Table 2 Characteristics of the case reports of Legionella arthritis, including the current case

The patients often presented few symptoms amid localized pain. Fever is rarely described (two cases with polyarthritis) [18, 19]. Delayed diagnosis is frequent with a median of 21 days, range (2–90). Polyarthritis seems to be a concern of L. pneumophila serogroup 1 (Lp1). Non-pneumophila strains are more frequently isolated in monoarthritis which is consistent with the direct mode of transmission [20]. Blood samples usually showed increase C-reactive protein, median 147 mg/L, range (< 5–254 mg/L).
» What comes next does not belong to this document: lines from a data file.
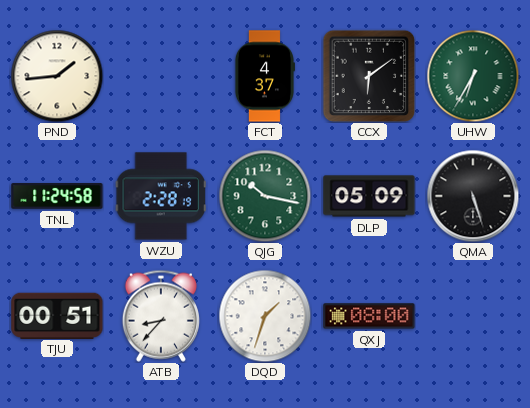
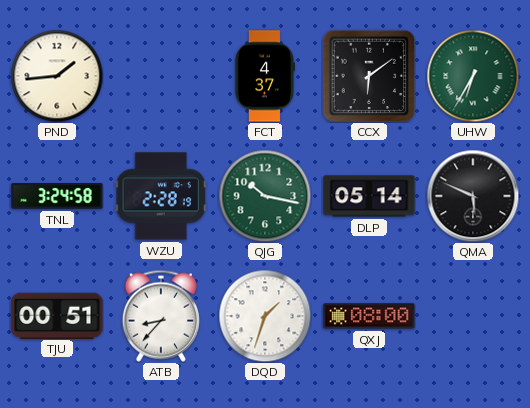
TNL: 11:24 -> 3:24
DLP: 05:09 -> 05:14
QMA: 5:27 -> 5:49
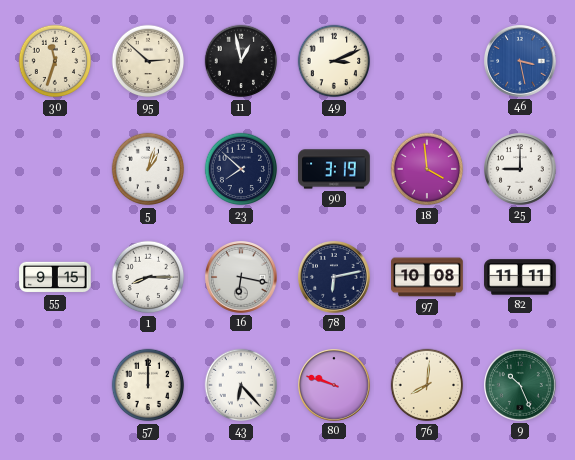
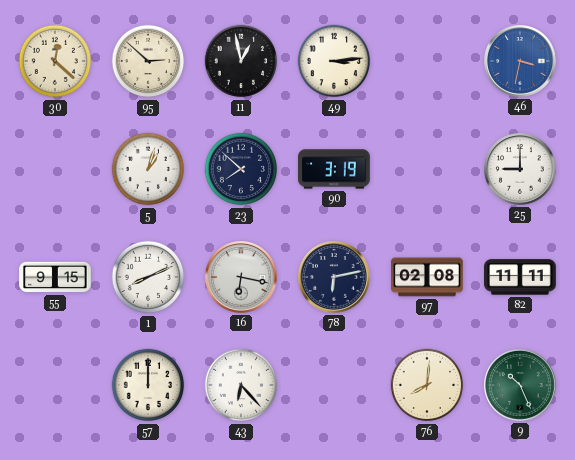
30: 11:33 -> 12:22
49: 3:11 -> 3:14
46: 3:28 -> 3:32
18: 3:59 -> none
1: 8:15 -> 8:11
97: 10:08 -> 02:08
80: 9:48 -> none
Fluid aspirate was hemorrhagic in two cases [20, 21], as our patient, with median neutrophil count of 80%, range (23–90).

Patients with significant immunosuppression (no isolated humoral deficiency as discussed previously) were older (median 80 vs 56 years) and had longer delayed diagnosis (median 32 vs 16 days).

Diagnosis was performed by 16S RNA PCR in each case except three. The other means of diagnosis were urinary antigen test for Lp1, serology, NGS and cultures. Legionella spp. require non-routine culture media for growth, especially BCYE. Successful cultures with chocolate agar and mycobacteria specific medium have been reported [22, 23]. Microbiologist must be aware of Legionella suspicion to perform such culture, which may lead to under-recognize diagnosis. Wide spreading of PCR might fill this gap. MALDI-TOF can be helpful for species identification [24].

There is no standard for antimicrobial therapy. Treatment consisted of fluoroquinolones in the majority of cases (9/11). Five patients had combination therapy (four rifampicin, one azithromycin). Data was missing in one patient. Median duration of antibiotic therapy for native septic arthritis was 42 days, range (21–90). One patient with knee prosthesis infection and was successfully treated with levofloxacin and rifampicin for five months. All strategies were effective.

We present the first case of septic arthritis caused by L. anisa. Legionella spp. should be suspected in arthritis, especially involving extremities and knee, with sterile standard culture, insidious evolution and compatible exposition. Concomitant pneumonia is uncommon but immunosuppression is not. Older age is probably a risk factor for Legionella arthritis.